Perhaps the low-A oboe is only beginning its long journey into general acceptance, both by oboists and instrument makers alike. Until then, I can at least rest assured that there are some incredible oboe pieces in the works.  

"...the oboe eventually made its mark on the avant-garde scene in the 1970s through the exploits of prominent players - Lothar Faber, Han de Vries, Lawrence Singer and, above all, Heinz Holliger. While composers needed to consult oboists on the new extended techniques, the pushing of the performer beyond the possible became an aesthetic imperative. For the first time in history of the oboe, there was a disparity between instrument design and use. Composeres knowingly expected the impossible and wrote intentionally at the limit of existing technique - and beyond. Avant-garde performance practice, like that of any style, is integrally connected to the instrument for which it was conveived". (p. 268)

Monday, January 18, 2010

Loree Day in LA

RDG Woodwinds presents
the Los Angeles Philharmonic oboe section
and current Loree Factory Director, Alain de Gourdon

Today oboists from all around Southern California braved what the news channel called "biblical levels of rain" to attend a special event hosted by the double reed store RDG Woodwinds. A series of four master classes took place, each one run by a member of the LA Philharmonic oboe section followed by a recital.

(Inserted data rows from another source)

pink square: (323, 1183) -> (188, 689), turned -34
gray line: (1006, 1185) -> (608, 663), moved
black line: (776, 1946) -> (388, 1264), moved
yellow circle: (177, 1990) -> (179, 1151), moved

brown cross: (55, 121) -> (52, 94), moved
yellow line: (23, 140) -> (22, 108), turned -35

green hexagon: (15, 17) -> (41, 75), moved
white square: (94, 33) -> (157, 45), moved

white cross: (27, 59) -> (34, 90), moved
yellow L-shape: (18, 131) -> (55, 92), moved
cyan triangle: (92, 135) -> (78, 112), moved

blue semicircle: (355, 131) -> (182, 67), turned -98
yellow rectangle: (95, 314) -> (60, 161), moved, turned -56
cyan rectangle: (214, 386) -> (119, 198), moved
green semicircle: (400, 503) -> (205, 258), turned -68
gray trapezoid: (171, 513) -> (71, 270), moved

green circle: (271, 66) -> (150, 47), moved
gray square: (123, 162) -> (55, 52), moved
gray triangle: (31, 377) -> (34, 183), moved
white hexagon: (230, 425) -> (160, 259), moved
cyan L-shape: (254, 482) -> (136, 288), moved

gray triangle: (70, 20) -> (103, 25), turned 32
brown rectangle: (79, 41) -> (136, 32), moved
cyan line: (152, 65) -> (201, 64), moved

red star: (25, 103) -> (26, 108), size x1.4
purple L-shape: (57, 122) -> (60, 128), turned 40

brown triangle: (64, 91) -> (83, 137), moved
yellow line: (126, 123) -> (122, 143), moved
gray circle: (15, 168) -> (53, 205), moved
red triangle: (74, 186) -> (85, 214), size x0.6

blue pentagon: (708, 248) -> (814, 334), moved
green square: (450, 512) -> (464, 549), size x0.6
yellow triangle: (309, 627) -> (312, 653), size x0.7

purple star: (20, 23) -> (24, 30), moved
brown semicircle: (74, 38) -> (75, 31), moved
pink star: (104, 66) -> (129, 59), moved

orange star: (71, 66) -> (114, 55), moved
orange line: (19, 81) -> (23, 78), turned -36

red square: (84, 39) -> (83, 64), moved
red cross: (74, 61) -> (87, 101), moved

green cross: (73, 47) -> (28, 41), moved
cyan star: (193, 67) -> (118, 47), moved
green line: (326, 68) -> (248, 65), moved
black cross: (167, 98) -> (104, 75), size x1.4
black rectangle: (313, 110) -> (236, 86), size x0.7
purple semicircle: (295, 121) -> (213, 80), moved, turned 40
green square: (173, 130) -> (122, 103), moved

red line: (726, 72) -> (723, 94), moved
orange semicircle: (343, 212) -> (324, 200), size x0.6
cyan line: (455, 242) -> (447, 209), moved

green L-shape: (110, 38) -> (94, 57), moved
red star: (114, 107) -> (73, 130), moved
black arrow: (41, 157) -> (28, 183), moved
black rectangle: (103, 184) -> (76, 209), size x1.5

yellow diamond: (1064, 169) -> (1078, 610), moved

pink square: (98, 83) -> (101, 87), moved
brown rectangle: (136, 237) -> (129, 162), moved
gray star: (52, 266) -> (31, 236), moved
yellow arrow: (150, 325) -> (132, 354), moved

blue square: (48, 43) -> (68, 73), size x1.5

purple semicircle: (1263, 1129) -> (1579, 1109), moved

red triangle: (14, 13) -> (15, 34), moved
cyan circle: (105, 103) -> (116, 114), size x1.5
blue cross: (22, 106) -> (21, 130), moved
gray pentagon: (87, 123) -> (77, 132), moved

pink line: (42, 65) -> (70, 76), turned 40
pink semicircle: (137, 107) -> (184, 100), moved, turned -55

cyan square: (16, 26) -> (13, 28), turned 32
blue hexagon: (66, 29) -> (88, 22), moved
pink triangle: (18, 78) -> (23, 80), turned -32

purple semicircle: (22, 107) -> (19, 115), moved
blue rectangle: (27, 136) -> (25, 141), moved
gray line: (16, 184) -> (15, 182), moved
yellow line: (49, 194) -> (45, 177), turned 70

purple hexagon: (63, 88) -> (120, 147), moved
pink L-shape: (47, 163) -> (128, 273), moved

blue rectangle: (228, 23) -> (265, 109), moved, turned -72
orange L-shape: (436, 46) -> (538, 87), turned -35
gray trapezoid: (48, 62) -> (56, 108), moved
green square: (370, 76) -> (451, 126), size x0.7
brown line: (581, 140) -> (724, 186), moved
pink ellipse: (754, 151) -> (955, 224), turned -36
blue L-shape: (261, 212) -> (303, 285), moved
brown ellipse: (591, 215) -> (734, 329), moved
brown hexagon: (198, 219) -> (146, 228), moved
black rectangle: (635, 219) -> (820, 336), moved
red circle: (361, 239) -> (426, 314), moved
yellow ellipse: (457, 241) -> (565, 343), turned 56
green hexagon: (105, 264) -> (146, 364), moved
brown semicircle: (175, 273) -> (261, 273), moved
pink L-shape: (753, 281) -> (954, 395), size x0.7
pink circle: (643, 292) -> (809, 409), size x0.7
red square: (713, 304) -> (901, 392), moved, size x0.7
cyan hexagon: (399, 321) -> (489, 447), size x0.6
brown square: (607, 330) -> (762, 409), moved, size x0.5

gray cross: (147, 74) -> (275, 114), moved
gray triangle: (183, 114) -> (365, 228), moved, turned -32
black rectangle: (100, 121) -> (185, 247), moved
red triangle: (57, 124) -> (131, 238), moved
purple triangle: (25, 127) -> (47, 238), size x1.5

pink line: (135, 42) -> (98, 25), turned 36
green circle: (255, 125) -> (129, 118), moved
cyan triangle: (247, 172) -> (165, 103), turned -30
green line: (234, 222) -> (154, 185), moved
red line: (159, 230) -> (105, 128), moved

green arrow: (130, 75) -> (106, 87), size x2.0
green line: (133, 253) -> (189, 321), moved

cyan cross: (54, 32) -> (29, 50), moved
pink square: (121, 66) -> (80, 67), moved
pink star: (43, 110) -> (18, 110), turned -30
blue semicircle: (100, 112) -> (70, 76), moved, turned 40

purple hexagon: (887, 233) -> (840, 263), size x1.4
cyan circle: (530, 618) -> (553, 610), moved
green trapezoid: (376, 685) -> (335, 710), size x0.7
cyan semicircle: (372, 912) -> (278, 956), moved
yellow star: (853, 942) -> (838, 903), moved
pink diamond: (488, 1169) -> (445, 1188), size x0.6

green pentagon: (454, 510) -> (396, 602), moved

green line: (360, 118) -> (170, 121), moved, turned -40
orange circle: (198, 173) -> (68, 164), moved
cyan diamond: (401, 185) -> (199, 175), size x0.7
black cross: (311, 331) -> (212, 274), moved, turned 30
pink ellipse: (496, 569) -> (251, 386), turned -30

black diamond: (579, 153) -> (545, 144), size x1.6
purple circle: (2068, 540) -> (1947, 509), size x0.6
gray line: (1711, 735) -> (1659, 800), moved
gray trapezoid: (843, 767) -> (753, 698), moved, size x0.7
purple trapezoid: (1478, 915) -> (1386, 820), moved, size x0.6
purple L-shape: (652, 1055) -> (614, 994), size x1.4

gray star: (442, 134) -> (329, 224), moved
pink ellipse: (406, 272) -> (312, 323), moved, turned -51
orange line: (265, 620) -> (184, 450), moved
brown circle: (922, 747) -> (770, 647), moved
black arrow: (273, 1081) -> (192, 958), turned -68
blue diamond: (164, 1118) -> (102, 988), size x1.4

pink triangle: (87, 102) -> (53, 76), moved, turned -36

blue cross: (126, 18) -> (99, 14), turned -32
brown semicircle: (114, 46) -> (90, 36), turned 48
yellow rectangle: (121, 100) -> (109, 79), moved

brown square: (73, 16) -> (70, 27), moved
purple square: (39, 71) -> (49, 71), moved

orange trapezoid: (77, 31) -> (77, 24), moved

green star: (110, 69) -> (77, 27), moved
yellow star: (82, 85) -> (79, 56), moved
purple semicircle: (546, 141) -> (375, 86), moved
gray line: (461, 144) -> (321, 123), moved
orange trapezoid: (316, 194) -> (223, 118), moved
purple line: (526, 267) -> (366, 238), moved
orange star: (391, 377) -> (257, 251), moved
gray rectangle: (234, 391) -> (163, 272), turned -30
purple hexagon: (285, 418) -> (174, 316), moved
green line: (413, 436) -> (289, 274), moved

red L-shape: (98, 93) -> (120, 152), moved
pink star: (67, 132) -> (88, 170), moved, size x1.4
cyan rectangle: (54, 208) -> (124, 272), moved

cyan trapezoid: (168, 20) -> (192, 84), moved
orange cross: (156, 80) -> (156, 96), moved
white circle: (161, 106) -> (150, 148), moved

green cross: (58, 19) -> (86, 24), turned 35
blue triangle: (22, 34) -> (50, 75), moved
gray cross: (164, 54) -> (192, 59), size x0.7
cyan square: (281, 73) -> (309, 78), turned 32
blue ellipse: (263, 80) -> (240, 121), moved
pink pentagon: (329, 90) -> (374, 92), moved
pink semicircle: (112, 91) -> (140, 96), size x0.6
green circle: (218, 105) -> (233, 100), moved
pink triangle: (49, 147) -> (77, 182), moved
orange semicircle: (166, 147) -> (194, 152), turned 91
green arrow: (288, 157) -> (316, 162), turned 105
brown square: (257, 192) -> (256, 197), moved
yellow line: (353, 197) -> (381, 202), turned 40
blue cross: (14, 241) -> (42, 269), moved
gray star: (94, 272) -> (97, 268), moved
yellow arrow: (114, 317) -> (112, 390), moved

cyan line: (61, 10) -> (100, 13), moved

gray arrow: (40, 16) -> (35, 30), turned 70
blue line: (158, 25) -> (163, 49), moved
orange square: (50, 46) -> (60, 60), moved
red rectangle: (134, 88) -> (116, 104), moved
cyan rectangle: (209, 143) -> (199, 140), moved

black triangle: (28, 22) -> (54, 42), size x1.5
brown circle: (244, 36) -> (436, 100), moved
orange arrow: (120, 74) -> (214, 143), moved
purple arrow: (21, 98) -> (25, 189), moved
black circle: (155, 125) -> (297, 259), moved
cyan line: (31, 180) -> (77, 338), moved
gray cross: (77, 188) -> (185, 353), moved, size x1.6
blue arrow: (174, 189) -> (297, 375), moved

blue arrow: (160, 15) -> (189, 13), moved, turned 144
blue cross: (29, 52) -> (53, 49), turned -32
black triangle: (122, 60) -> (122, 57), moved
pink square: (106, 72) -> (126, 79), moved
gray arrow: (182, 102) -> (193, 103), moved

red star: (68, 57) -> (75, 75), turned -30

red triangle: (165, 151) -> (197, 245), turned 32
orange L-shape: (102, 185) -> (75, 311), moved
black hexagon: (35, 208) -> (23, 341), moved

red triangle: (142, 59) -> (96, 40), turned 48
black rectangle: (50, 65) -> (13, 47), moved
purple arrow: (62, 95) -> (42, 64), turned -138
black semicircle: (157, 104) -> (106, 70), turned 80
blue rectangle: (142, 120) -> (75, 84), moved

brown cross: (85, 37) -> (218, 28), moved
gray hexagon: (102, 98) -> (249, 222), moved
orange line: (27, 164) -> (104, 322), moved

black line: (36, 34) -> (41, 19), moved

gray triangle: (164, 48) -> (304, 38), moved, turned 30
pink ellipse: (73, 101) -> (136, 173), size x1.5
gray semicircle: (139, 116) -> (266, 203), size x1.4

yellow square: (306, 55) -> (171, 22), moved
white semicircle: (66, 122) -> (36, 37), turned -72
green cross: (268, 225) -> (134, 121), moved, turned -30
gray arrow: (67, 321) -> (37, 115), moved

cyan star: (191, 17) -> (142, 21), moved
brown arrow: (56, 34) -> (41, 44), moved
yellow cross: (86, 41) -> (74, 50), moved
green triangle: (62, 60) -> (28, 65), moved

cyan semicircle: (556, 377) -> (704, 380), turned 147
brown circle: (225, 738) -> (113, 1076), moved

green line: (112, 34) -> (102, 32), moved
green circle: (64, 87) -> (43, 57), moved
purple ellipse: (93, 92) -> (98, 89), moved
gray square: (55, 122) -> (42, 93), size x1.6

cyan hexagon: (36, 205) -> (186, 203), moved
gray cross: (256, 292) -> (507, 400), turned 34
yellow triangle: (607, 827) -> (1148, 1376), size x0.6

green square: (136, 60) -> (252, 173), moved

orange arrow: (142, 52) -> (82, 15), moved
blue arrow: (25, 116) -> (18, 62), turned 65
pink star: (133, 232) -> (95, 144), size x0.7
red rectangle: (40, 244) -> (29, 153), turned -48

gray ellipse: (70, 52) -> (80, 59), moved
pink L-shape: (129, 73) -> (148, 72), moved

While a previous recording engagement delayed my arrival, I was able to attend the event that interested me the most; a forum held by current Loree Factory Director, Alain de Gourdon. Being a lifetime user of Loree instruments, I was thrilled to finally meet the "man behind the curtain", so to speak. The room of oboists sat riveted to Gourdon's charming French accent as he guided us through Loree's incredible 129 year history. The factory is still family run after many generations and has a regular staff of 35 people, resulting in about 1,300 instruments made each year. Gourdon put to rest concerns that the special wood used to make most oboes, grenadilla, was in danger of being over-harvested from its native Mozambique and Tanzania. It turns out that the trees are actually protected, with new trees being planted for every one cut down, and very few people besides oboe and clarinet makers have any interest in using it anyway!

While "Paris" is a fixed part of the Loree logo, France proves to be the hardest sell for the company. Gourdon explained that his oboe has a perception of being "the oboe for Americans" in France; how unfortunate that such philosophies still persist.

But what does he think of the "low-A" model...?!

I had a chance to ask the master myself after the forum. He was very happy to learn that I played on this model and was curious if I required very different reeds than for a regular model (the answer for me is not really, a quality reed goes a long way). I had a brief chance to tell him about how much I enjoyed the oboe as well as my excitement about new transcriptions and works. While it seems he likes this model very much, he did say that it is intended for professionals and therefore does not sell a large amount at this time and isn't concerned about that. This is perhaps one area where I feel a bit differently; I strongly believe that the low-A model deserves more visibility and exposure to allow customers the option of this extension at both the serious student and professional levels. I myself had to go to great lengths to even see this model in person and the instruments are currently only made-to-order at the factory. Maybe through these upcoming performances I can start to get the word out that one doesn't need to be principal oboist of a major symphony to have a reason to invest in this oboe; students and professionals alike deserve access to more quality repertoire through transcriptions and new works and having the low-A extension provides that.